Same old Rockies

Well, welcome back, old Rockies.  We sure missed you.  (No, not really.)

After a three-game sweep of the almighty Yankees earlier in the week, the Rockies traveled north of the border and immediately dropped their first two games against the Blue Jays.  Yes, I realize that a three-game sweep of the Yankees doesn’t quite mean what it would have, say, four years ago, but it’s still a big deal to a team that hasn’t been having much success in recent years.  But the same Rockies pitching staff that gave up five runs in three games against the Yankees has given up twenty runs in two games to the Blue Jays.  To further the point of how out of whack this all is, the Yankees are hitting .282 as a team; the Blue Jays are hitting a paltry .256.

Of course, "the same Rockies pitching staff" is a bit misleading.  The three games against the Yankees were pitched by Josh Fogg, Jeff Francis, and Rodrigo Lopez.  Francis, of course, is the de facto staff ace, who’s won five of his last six starts and has an excellent 1.77 ERA over that stretch.  In eight of his last nine starts he’s given up two or fewer runs, and he’s gone less than seven innings just once in that span.  Fogg is constantly cited as the Rockies starter fans would most like to be sent to the bullpen, including by myself, but recently he’s been one of our better starters; the Rockies have won in his past four starts, and he has a 3.91 ERA in that time.  And, well, the Rockies are only 7-1 in games started by Rodrigo Lopez.  I wonder what our record would be if we’d had him starting all season and not had to deal with stretches of BK Kim and Taylor Buchholz being used as starters.

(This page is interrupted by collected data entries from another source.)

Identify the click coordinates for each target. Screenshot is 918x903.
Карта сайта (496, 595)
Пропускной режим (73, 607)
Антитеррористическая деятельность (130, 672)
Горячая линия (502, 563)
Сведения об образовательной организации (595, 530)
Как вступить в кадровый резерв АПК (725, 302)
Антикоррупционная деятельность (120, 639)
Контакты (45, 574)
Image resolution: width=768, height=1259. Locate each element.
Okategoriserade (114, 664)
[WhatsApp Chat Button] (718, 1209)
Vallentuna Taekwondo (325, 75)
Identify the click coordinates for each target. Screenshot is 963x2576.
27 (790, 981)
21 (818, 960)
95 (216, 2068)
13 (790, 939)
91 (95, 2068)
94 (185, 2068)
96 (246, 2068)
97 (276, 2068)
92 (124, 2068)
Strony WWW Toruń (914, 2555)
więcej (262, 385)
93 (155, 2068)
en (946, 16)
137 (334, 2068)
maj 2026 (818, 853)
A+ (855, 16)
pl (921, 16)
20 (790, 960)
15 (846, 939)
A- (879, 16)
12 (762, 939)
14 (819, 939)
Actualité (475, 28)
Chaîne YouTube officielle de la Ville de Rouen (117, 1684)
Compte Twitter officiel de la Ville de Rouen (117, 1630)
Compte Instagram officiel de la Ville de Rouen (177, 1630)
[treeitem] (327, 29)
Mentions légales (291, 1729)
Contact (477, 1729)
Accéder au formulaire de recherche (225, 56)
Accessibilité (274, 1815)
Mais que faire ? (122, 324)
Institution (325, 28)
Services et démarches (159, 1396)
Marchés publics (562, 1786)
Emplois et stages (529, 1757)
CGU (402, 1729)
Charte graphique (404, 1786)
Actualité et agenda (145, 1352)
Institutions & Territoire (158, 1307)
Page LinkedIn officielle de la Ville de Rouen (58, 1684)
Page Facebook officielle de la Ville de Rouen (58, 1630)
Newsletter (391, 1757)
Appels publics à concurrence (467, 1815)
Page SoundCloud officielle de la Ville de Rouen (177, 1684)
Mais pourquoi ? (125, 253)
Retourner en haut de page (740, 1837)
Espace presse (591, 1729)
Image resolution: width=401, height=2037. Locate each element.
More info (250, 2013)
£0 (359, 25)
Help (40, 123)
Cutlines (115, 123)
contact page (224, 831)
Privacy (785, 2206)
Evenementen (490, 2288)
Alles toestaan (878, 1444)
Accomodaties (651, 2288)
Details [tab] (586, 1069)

On the other hand, the two games against the Blue Jays have been started by Jason Hirsh and Aaron Cook.  Hirsh in many ways is the prototypical rookie starting pitcher: he looks brilliant at times, but at other times he just looks lost.  Outside of a complete game five-hitter against the Orioles on June 10, Hirsh has mostly been looking lost of late, and it’s hurting the team.  Of course, there’s nobody obvious to fill his spot in the rotation, so the Rockies will probably just stick it out with Hirsh.  Aaron Cook was supposed to be our ace, but that’s hardly been the case.  Outside of a four-game stretch in early May when Cook won three straight starts largely due to great run support (heck, Cook had a 5.71 ERA in those starts) he hasn’t been great.  Eight of his sixteen starts have been quality starts, but he’s also had seven starts in which he’s given up five or more runs.  And outside of that three-game stretch, the Rockies are 3-10 when Cook starts.  That’s not what you expect from an ace.

The offense, on the other hand, has been good in this series, though part of that is just the matter of facing off against Josh Towers and Ty Taubenheim.  Tomorrow it will be Dustin McGowan and his 5.68 ERA (and he can’t blame that ERA on Coors, either.)  Josh Fogg goes for us, and, well, if Fogg can beat Curt Schilling and Mike Mussina, surely he can beat Dustin McGowan, right?

I hope so.  We need to stop the bleeding right now before this turns into one of those season-unraveling losing skids that we’ve become used to in Junes and Julys past.